Although still a little confused, I ran around the deck for a few minutes gathering some essential items to perform my new chosen role of ship’s navigator. I went to the study to gather the globe, the bookshelf offered a book called “Ocean Anatomy” and “The Glow in the Dark Night Sky Book” (as well as "Whales" and "I am a Narwhal"), I rushed to the porthole and grabbed my binoculars from the hook. The captain hollered that a storm was coming and I better settle down and get into the cabin for the time being. It was only about a 2ft x 2ft square area, so it felt quite cramped, but the storm blew over quickly. We stepped out onto the deck to view the stars. I pointed out a few constellations that we were seeing in the wide black sky. Then I used my book, my binoculars and my globe
to steer the ship to the port of Brighton, England as I was directed. The captain said we were on our way to meet Great Aunt Clara and we could not be late. I tried to ask what was so urgent but he became easily distracted by a whale off the port side. We cracked open “Ocean Anatomy” and identified the whale as a humpback. After that we settled into the rhythm of the sea for 5 or so minutes talking about the weather, when suddenly land came into view. The captain was sure he could see Great Aunt Clara standing on the rocky shore waving in her yellow dress. We dropped anchor, lowered the dingy and climbed in.

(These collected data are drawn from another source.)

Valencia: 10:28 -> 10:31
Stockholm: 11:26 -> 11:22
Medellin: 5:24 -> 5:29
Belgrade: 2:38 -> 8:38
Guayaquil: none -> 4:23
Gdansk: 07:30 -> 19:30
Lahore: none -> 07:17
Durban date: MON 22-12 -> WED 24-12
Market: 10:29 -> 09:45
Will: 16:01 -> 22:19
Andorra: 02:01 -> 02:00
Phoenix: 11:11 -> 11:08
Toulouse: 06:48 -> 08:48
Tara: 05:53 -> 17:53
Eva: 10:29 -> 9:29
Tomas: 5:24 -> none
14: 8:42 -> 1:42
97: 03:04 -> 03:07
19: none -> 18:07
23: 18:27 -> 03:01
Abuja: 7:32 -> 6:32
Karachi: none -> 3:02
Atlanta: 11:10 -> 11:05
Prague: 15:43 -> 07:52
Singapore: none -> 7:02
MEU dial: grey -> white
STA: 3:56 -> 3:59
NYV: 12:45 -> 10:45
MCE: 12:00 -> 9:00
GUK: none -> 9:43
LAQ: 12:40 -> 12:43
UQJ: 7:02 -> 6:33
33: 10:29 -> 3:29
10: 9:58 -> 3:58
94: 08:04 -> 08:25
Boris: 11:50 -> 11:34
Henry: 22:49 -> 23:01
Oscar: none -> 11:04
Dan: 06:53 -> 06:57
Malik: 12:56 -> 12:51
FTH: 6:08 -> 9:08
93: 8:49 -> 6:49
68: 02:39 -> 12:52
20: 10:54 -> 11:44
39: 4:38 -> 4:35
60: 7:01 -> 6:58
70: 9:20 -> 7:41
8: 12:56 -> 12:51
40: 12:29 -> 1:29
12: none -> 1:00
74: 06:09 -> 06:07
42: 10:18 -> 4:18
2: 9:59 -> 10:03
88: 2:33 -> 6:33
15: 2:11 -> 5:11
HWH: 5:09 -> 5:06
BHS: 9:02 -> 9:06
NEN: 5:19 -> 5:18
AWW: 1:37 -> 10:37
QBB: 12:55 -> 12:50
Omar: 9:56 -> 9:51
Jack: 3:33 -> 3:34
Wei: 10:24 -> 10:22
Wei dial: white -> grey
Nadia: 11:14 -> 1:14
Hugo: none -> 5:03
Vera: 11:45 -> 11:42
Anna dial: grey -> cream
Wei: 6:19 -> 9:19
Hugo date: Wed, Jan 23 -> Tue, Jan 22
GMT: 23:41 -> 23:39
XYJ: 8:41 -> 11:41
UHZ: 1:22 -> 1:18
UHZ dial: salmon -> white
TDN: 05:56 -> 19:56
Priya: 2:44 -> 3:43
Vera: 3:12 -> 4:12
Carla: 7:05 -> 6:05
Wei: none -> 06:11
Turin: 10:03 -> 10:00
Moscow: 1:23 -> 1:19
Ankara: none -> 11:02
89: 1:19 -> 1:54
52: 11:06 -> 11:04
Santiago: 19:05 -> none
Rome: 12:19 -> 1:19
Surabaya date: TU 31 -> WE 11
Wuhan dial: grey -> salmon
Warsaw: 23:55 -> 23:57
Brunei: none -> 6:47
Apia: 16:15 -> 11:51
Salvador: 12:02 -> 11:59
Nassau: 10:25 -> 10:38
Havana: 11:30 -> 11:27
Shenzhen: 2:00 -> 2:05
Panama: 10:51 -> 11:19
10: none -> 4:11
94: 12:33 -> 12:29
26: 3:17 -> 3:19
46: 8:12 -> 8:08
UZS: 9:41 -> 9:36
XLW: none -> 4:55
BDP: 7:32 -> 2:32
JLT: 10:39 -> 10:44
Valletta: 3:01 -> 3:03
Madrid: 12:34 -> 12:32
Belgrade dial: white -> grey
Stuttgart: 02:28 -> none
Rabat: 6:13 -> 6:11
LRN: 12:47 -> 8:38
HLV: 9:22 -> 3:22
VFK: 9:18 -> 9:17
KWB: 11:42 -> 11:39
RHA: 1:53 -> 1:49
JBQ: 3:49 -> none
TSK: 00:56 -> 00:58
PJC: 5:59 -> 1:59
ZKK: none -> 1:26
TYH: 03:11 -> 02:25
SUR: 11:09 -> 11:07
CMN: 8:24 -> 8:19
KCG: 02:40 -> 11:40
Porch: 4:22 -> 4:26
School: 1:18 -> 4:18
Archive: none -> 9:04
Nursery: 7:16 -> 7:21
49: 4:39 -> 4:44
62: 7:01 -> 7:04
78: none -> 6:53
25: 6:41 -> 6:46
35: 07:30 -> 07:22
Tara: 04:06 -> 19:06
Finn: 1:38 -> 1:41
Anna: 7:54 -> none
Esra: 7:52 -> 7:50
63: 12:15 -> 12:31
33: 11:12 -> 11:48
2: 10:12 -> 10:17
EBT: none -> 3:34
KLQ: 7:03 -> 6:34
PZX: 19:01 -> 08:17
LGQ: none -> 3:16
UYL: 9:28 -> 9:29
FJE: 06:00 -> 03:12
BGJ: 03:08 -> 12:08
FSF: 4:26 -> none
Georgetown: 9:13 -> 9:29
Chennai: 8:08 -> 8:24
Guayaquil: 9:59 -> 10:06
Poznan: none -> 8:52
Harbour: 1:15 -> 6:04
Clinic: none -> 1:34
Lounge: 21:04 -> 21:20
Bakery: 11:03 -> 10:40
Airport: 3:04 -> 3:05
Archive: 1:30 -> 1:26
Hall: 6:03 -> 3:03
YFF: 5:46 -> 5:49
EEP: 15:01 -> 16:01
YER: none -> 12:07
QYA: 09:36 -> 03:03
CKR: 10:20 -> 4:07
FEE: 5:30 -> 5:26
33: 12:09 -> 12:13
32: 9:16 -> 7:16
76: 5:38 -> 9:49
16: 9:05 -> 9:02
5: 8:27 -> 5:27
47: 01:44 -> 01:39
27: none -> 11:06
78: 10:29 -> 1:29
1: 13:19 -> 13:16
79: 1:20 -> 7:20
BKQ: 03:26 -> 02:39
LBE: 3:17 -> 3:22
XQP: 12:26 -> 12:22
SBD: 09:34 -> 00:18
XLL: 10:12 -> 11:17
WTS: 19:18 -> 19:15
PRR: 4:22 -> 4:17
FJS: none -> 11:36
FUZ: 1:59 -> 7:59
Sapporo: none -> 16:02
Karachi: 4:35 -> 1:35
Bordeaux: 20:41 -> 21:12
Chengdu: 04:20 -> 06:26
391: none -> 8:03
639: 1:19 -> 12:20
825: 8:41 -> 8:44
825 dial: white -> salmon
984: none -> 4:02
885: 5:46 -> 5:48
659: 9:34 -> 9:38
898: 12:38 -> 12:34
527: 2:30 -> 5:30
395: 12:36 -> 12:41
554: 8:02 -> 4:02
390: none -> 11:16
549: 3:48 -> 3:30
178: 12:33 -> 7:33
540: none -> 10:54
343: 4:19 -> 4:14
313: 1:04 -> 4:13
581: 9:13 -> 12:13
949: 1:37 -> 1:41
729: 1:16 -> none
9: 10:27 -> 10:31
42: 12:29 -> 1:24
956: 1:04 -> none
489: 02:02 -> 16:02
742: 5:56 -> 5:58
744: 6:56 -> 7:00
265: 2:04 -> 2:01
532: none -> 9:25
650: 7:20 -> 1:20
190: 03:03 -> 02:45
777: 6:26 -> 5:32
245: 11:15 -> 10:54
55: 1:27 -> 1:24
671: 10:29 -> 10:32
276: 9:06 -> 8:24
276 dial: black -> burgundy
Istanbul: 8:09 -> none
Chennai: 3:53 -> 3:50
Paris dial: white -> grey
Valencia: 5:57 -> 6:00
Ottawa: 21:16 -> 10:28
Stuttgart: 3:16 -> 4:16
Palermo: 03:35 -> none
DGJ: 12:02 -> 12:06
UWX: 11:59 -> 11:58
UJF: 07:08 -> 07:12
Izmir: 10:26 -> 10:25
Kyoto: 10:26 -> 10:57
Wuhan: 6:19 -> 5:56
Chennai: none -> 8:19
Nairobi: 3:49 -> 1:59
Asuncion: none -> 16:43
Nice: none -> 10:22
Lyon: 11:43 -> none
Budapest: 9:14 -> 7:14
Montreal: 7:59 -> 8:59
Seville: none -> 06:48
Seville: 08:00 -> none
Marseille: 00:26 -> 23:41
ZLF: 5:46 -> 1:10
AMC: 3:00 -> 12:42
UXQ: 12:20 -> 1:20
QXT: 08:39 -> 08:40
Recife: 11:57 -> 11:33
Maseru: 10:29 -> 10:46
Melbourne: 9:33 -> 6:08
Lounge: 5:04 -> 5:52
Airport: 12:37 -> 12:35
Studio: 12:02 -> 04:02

Then it was off for a ski.
**This play session occurred during a month long home school study we were doing called Stellar with the @childoftheredwoods Constellation group.
The Dilemma of Playing Pretend
In my casual conversations with friends and family, we have so often talked about how difficult it is to play “pretend” with our young children (ages 3-10). This is especially true during a period of isolation where few children have the opportunities to take a deep dive into their creative worlds with peers.
Research on child development and the importance of play is clear. Play is not optional for the child. Pretend play is how children explore the world of language, learn to navigate social relationships, make connections between concepts they are learning from every aspect of their life, and work through their emotions.
So what are you to do?
I, like everyone else, have to remind myself daily that even 5-10min of pretend play about any topic at the child’s request creates a connection between us and sets them up for continued independent play.
Have good resources for sparking pretend play that you feel like you can join in on! Add in some real looking animals and buy a field guide, or choose any topic and provide real life “characters” to bring into the play. Leave out binoculars, maps, and dress up items that you can grab in a moment to start a new idea and/or build on an idea that your child has initiated. Your resources could even include a photograph or piece of music that ignites the imagination. These examples allow you to enter your child’s world a little more easily and provides fodder for them during future play sessions.
Teach your child the “yes and” principle. Each time one of you has a new idea that could be incorporated into the play, do it! The play will grow, change, and become more complex, and you will feel much more invested.
Spruce up a home school lesson or family chore by adding elements of pretend. Learning about animals, maybe you are wildlife biologists today...folding laundry in your living room, perhaps you are at the laundromat instead.
Try a few of these suggestions and perhaps you too can sail to England on a ship and navigate using the stars, take an expedition to the arctic and drive an icebreaker, become snow scientists who study and build models of snowflakes, or fold your laundry with Big Bird.